CowTown · 06/07/2024 09:47

It’s confusing for most of us because the law written in 1981 means that just being born in the U.K. doesn’t mean that you’re a citizen. One of the baby’s parents must be a British citizen in order for the baby to qualify. This child’s mother is obviously a British citizen, evidenced by her holding a British passport. The child’s grandmother is obviously a British citizen, evidenced by her holding a British passport. Yes, Mum and Gran were both born after 1983, but they are still British citizens, and can prove such by showing their passports—they both had to clear the bar of having British parent(s) when they were granted citizenship.

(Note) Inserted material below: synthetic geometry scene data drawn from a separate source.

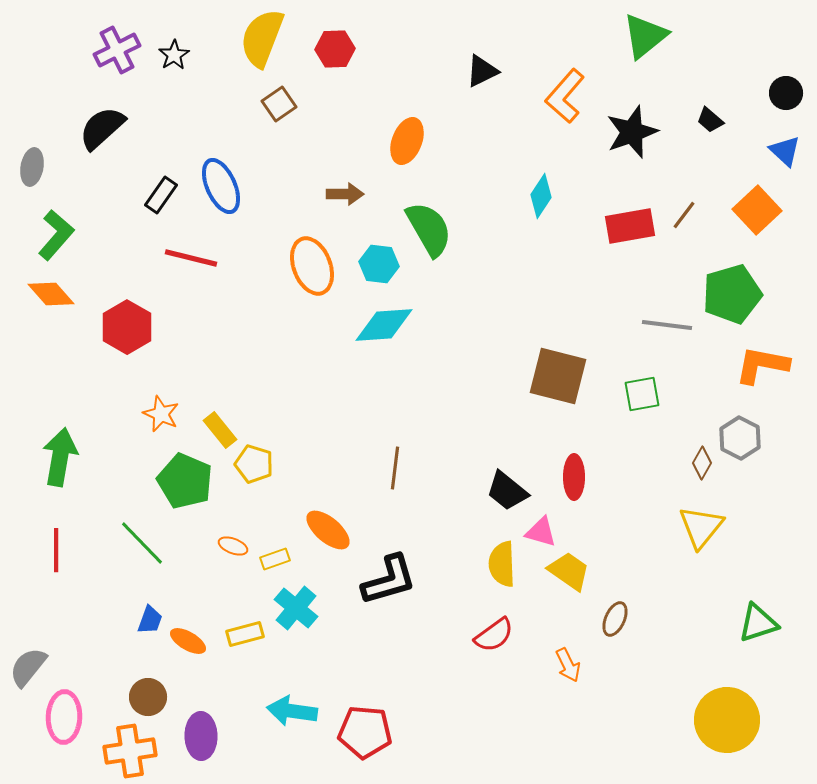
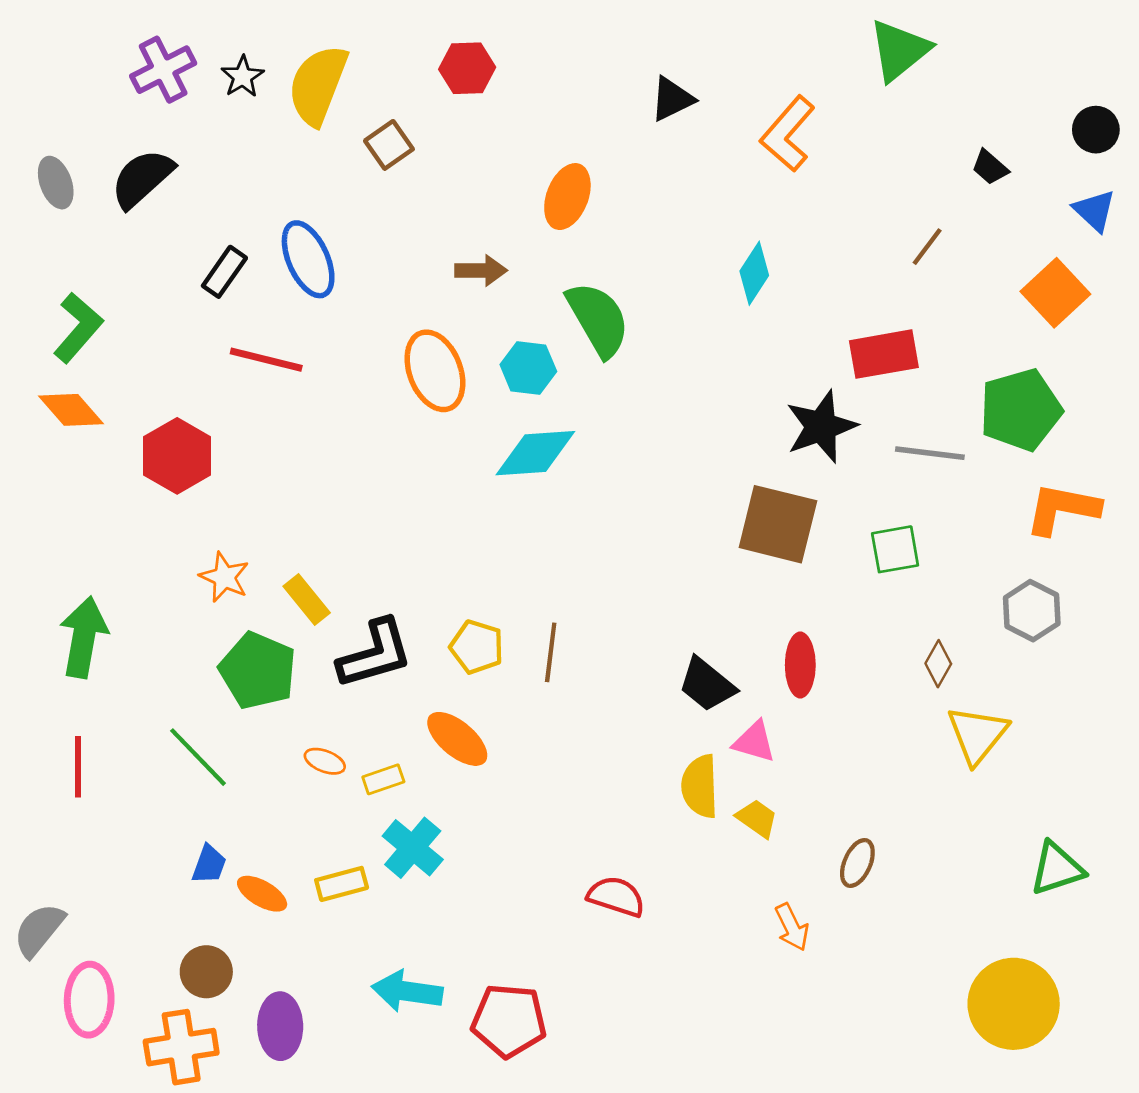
yellow semicircle: (262, 38) -> (318, 85), moved
black star: (632, 132) -> (821, 427), moved
gray ellipse: (32, 167) -> (56, 183), moved, turned -30
brown line: (684, 215) -> (927, 247), moved
red rectangle: (630, 226) -> (884, 354), moved
brown diamond: (702, 463) -> (938, 664), moved
yellow pentagon: (254, 464) -> (477, 647), moved
yellow trapezoid: (569, 571) -> (757, 818), moved, size x0.7
black L-shape: (389, 580) -> (375, 654), moved
red semicircle: (494, 635) -> (616, 896), moved, turned -126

CowTown · 06/07/2024 09:48

lateatwork · 06/07/2024 09:45

But two of those 3 people born after '83 already have passports, so checks should have already been done on the pre '83 persons citizenship status- and all 3 were born in the UK and have already submitted UK birth certs.

Exactly. Their passports are evidence that they’re citizens.

FunWithFlagz · 06/07/2024 09:48

Missmarplesknittingbuddy · 06/07/2024 08:54

Boomer itself isnt ageist, but It's irrelevant to the passport issue, and written together with the " extended holiday " comment , in my view , is ageist.

Im not being ageist. She is of the boomer generation, so is enjoying her retirement with all the perks of someone who retired at 60, with no mortgage and a good pension. No hate, just a fact. Just because it’s been taken away from me, doesn’t mean she shouldn’t enjoy it. She earned it.

OP posts:
lateatwork · 06/07/2024 09:54

As I read it, even if the OP's mother received her citizenship by descent- IE OPs mum may not have been born in the UK but received her citizenship through her parent, she can still 'pass down' her citizenship to her daughter (the OP) because the OP was born in the UK. This would have been checked when OP got her passport.

So, it is possible to hold a passport and not be able to pass that UK citizenship to your child- but only if the child is born outside the UK and the passport that the parent has is obtained by descent.

But that does not appear to be the situation here- so I'm confused by other comments on here by people who work in this area who say it's expected.